Maintenance et contrôle périodique

Un silencieux ne se contrôle pas comme un filtre. La perte de performance dans le temps est lente mais réelle, et passe inaperçue jusqu’au prochain contrôle réglementaire. Le retour d’expérience converge sur quelques bonnes pratiques :

  • Inspection visuelle annuelle des baffles : déformation, poussière agglomérée, éclatement du voile.
  • Mesure périodique du niveau sonore en limite de propriété tous les trois à cinq ans, surtout sur les sites ICPE soumis à arrêté préfectoral.
  • Soufflage doux à l’air comprimé (pression maximale 2 bars) au lavage des autres composants CVC. Ne jamais souffler à haute pression : la fibre se détache et les performances chutent.
  • Remplacement total des baffles à 20-25 ans en standard, 12-15 ans sur ambiance corrosive.
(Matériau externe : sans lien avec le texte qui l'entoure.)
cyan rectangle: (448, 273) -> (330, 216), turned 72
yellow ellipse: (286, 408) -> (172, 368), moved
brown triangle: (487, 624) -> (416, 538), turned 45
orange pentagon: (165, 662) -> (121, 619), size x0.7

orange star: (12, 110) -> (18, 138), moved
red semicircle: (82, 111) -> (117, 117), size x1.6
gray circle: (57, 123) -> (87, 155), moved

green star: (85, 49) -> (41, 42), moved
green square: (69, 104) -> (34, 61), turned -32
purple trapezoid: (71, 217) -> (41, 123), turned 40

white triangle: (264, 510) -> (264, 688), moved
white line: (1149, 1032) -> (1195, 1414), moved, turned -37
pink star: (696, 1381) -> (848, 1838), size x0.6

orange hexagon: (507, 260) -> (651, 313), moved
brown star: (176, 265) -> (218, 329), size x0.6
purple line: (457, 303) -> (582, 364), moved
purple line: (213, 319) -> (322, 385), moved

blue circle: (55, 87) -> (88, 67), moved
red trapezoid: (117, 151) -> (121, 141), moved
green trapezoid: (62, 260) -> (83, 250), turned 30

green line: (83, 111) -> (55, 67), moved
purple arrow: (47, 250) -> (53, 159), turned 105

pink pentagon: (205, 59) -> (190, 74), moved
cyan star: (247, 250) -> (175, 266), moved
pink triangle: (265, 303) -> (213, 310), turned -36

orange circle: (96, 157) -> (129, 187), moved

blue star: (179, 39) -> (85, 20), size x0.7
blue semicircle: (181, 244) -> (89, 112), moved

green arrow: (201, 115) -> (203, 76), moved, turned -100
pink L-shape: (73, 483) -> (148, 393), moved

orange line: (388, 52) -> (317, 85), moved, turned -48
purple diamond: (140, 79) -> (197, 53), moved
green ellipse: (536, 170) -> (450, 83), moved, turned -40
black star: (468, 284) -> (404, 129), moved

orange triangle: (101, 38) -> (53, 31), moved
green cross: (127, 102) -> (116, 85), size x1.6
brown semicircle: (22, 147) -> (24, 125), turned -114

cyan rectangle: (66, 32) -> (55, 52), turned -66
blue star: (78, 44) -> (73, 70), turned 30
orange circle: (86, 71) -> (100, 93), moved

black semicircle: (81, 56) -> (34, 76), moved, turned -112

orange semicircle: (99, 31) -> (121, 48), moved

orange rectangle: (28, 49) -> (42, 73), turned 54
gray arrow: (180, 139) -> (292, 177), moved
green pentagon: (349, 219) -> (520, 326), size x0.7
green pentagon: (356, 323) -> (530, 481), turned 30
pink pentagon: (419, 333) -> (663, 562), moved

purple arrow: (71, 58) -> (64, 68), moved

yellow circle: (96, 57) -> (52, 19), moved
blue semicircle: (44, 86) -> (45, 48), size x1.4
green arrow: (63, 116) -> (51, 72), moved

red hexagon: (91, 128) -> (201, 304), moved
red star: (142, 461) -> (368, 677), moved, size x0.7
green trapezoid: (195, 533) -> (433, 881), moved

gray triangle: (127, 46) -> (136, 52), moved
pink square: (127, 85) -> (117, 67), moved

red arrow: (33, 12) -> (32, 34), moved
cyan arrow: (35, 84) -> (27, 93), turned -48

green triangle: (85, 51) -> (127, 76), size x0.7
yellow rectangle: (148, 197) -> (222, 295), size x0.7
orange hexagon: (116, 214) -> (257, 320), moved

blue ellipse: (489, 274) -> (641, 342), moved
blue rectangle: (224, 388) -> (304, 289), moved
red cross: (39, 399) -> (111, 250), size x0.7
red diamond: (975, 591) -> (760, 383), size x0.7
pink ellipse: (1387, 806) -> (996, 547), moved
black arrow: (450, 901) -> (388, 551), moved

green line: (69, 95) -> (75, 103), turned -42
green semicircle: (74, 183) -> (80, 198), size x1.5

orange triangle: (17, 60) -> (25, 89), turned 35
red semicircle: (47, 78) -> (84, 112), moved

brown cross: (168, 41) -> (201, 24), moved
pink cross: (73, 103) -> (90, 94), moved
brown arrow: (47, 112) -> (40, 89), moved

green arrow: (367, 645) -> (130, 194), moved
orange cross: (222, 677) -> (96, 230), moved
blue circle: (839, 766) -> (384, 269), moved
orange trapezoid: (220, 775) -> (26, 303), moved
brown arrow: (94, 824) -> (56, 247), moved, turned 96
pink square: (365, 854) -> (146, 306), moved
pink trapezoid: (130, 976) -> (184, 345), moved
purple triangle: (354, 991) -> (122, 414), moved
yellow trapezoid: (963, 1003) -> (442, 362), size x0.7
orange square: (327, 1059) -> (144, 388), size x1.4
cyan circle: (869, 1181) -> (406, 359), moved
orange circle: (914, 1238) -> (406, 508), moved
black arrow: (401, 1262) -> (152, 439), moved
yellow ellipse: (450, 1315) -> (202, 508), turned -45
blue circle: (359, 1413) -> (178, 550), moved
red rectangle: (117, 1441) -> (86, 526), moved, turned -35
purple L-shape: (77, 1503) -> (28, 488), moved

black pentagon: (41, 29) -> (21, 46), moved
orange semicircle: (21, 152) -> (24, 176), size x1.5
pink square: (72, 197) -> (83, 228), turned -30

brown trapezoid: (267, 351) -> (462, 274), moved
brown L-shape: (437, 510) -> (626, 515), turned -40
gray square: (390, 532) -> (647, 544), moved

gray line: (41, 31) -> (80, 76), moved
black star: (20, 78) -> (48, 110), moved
Coordination avec les autres mesures de réduction

Le silencieux ne traite que la part du bruit qui passe par la gaine. Sur un compresseur ou un broyeur, deux autres voies de transmission pèsent souvent autant :

  • Rayonnement par la machine elle-même : capotage absorbant ou local technique cloisonné lourd (béton 20 cm, parpaings pleins). NF EN ISO 11546 décrit la mesure d’efficacité d’un capotage.
  • Transmission solidienne par le sol : plot antivibratile, sous l’équipement et sous le caisson de ventilation. Données fabricants Vibrachoc, Christian Berner, Pyramid.

Une réduction silencieux seule plafonne souvent à 15-20 dB(A) globaux, alors qu’un traitement complet (silencieux + capotage + plots + isolation paroi) atteint 30-35 dB(A). Le coût total est multiplié par trois mais le résultat dimensionne la conformité réglementaire pour vingt ans.

Quand demander une étude par un acousticien

Sur un dossier neuf, le constructeur de la CTA peut souvent fournir un dimensionnement de silencieux à partir d’un cahier des charges acoustique simple. Mais quand le site comporte plusieurs sources couplées, un riverain en façade rapprochée, ou un classement ICPE soumis à arrêté préfectoral, l’étude par un bureau acoustique indépendant se justifie. Le coût d’une étude couvre rarement plus de 1 à 2 % du budget total des travaux et évite les reprises post-mesure de réception, qui peuvent doubler la facture.

La liste des bureaux d’études acoustiques certifiés est tenue à jour par le CIDB (Centre d’information et de documentation sur le bruit). L’AFNOR et le CSTB diffusent par ailleurs les guides techniques applicables aux installations de ventilation industrielle.